When I was young I used to annoy my extended family with my insistance to visit museums and spend hours exploring them. I remember one particular episode in Munich where I dragged my uncle and my cousin to the “German Museum” – a sprawling complex of a natural history museum complete with planetarium, artifical coal mine, chemistry department, airplanes, biology, everything under the sun and many buttons to push that would put something in motion. I loved it – for seven hours – and everybody hated me. I didn’t get why, being the little geek I was I couldn’t imagine a better place to be.

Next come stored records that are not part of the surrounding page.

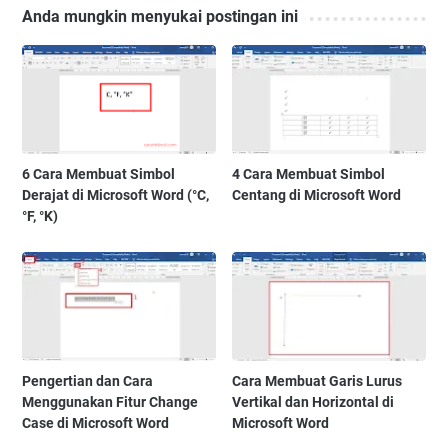
Anda mungkin menyukai postingan ini
6 Cara Membuat Simbol
4 Cara Membuat Simbol
Derajat di Microsoft Word (°C,
Centang di Microsoft Word
°F, °K)
Pengertian dan Cara
Cara Membuat Garis Lurus
Menggunakan Fitur Change
Vertikal dan Horizontal di
Case di Microsoft Word
Microsoft Word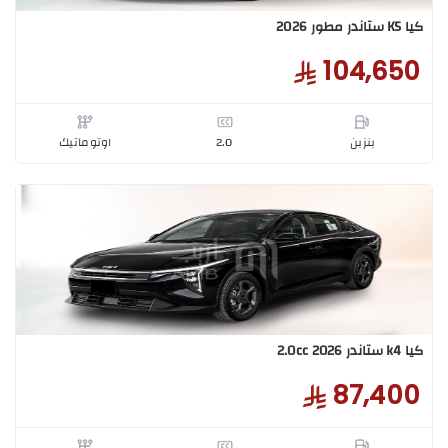
بنزبن
2.5
اوتوماتيك
يجاس استاندر 2026
50,6
بنزبن
1.4
اوتوماتيك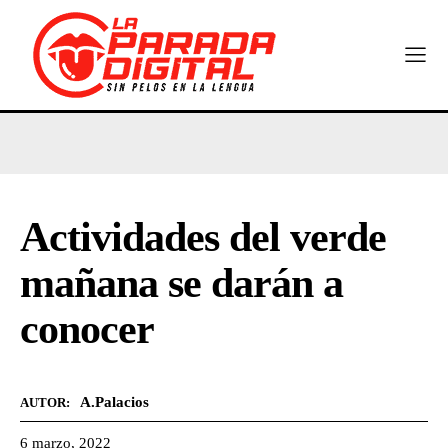
Actividades del verde
mañana se darán a
conocer
A.Palacios
AUTOR:
6 marzo, 2022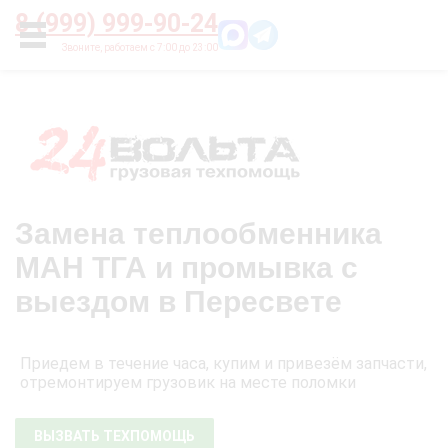
Главная
О нас
Цены
Оплата
Контакты
8 (999) 999-90-24
УСЛУГИ
Замена теплообменника
МАН ТГА и промывка с
выездом в Пересвете
Приедем в течение часа, купим и привезём запчасти,
отремонтируем грузовик на месте поломки
ВЫЗВАТЬ ТЕХПОМОЩЬ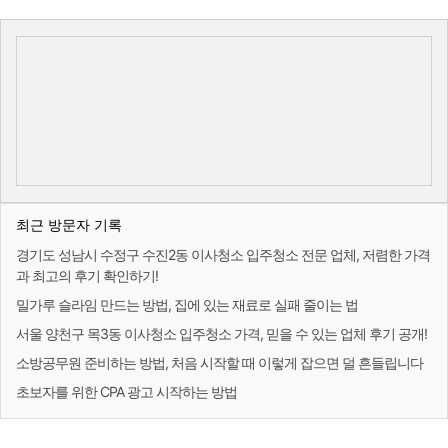
최근 방문자 기록
경기도 성남시 수정구 수진2동 이사청소 입주청소 전문 업체, 저렴한 가격
과 최고의 후기 확인하기!
밀가루 슬라임 만드는 방법, 집에 있는 재료로 실패 줄이는 법
서울 양천구 목3동 이사청소 입주청소 가격, 믿을 수 있는 업체 후기 공개!
소방공무원 준비하는 방법, 처음 시작할 때 이렇게 잡으면 덜 흔들립니다
초보자를 위한 CPA 광고 시작하는 방법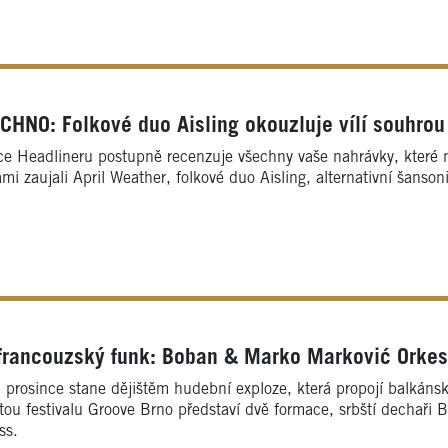
NO: Folkové duo Aisling okouzluje vílí souhrou 
ce Headlineru postupně recenzuje všechny vaše nahrávky, které 
mi zaujali April Weather, folkové duo Aisling, alternativní šanson
francouzský funk: Boban & Marko Marković Orkest
. prosince stane dějištěm hudební exploze, která propojí balká
tou festivalu Groove Brno představí dvě formace, srbští dechaři 
ss.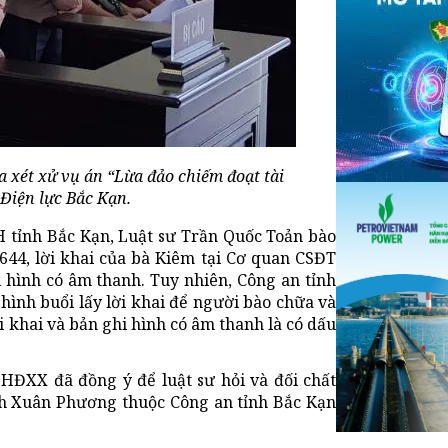
a xét xử vụ án “Lừa đảo chiếm đoạt tài
 Điện lực Bắc Kạn.
H tỉnh Bắc Kạn, Luật sư Trần Quốc Toản bào
 644, lời khai của bà Kiêm tại Cơ quan CSĐT
i hình có âm thanh. Tuy nhiên, Công an tỉnh
hình buổi lấy lời khai để người bào chữa và
i khai và bản ghi hình có âm thanh là có dấu
, HĐXX đã đồng ý để luật sư hỏi và đối chất
ịnh Xuân Phương thuộc Công an tỉnh Bắc Kạn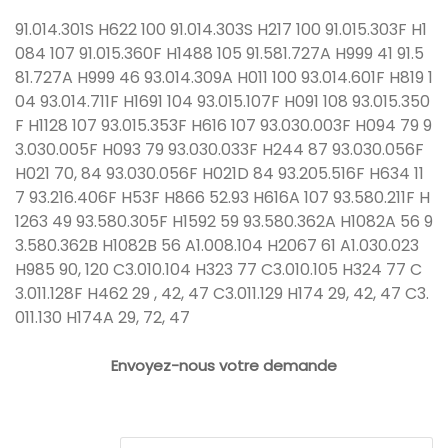
91.014.301S H622 100 91.014.303S H217 100 91.015.303F H1
084 107 91.015.360F H1488 105 91.581.727A H999 41 91.5
81.727A H999 46 93.014.309A H011 100 93.014.601F H819 1
04 93.014.711F H1691 104 93.015.107F H091 108 93.015.350
F H1128 107 93.015.353F H616 107 93.030.003F H094 79 9
3.030.005F H093 79 93.030.033F H244 87 93.030.056F
H021 70, 84 93.030.056F H021D 84 93.205.516F H634 11
7 93.216.406F H53F H866 52.93 H616A 107 93.580.211F H
1263 49 93.580.305F H1592 59 93.580.362A H1082A 56 9
3.580.362B H1082B 56 A1.008.104 H2067 61 A1.030.023
H985 90, 120 C3.010.104 H323 77 C3.010.105 H324 77 C
3.011.128F H462 29 , 42, 47 C3.011.129 H174 29, 42, 47 C3.
011.130 H174A 29, 72, 47
Envoyez-nous votre demande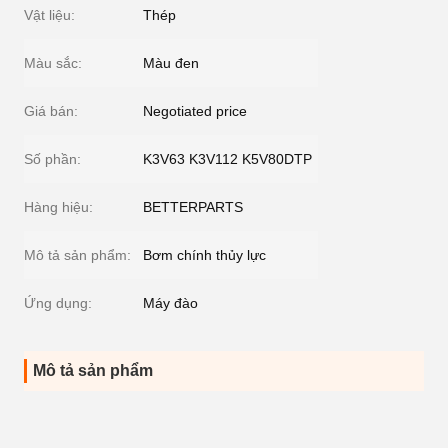
Vật liệu:
Thép
Màu sắc:
Màu đen
Giá bán:
Negotiated price
Số phần:
K3V63 K3V112 K5V80DTP
Hàng hiệu:
BETTERPARTS
Mô tả sản phẩm:
Bơm chính thủy lực
Ứng dụng:
Máy đào
Mô tả sản phẩm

Now I have a little geek on my hands and I am quickly developing an understanding for those tortured relatives. First, it was tools: every tool, any tool, big, small, old, new the more dangerous the better. Every stick we found on the street was either a hammer or a welding apparatus, even extra large cookies that look somewhat like the famous Austrian “Manner” were called “big axe-Manner”. I spent hours in the garage, either freezing or sweating (somehow temperature control in garages is still a very developing science) hammering nails into boards and helping Max to pull them out again.
Now there are volcanoes and most recently Majan pyramids (“pyraminen”). We own every single vulcanoe DVD suitable for kids, we have crossed the world and the seven seas numerous times on Google Earth to find where the most, best, most dangerous volcanoes are, we clicked on pictures, read books, painted vulcanoes with and without lava, with and without magma chambers. We built sand replicas of every single of the Western US vulcanoes starting with Mount Shasta all the way up to Mount Baker. Once we were done with that we built Mt Fuji, Galleras, Pinatubo, Vesuvius, Etna, …. At one point we counted 27 vulcanoes in the sand box which we had to defend against unruly hordes of other playing kids who thought they were simple mountains which they could drive their toy cars over.
Now there also are “pyraminen”. Yesterday we went to Dzibilchaltun (a word that Max now pronounces with amazing ease) the closest pyramids to Merida. We arrived there at the infamous “only mad dogs and Englishmen are out” hour (that is the hottest time of the day) and I was mentally prepared for a lot of whining along the lines of: “boooring, I want to sit in the shade, I want ice cream, sob!!” But there was my little blondie, his cheeks fire red from the heat, running up and down the pyraminen. We had to climb every single one and then he wanted to start over. I had to put my foot down, literally: no more pyramids, we are not climbing any more pyramids. You stop now and drink some water.
Today he wanted to go back to Dzilbilchaltun and climb the pyramids again. We took him to the beach instead – and built some volcanoes with sand.
Here he is with an – obviously – very angry Mount St. Helens that has just errupted seagrass lava.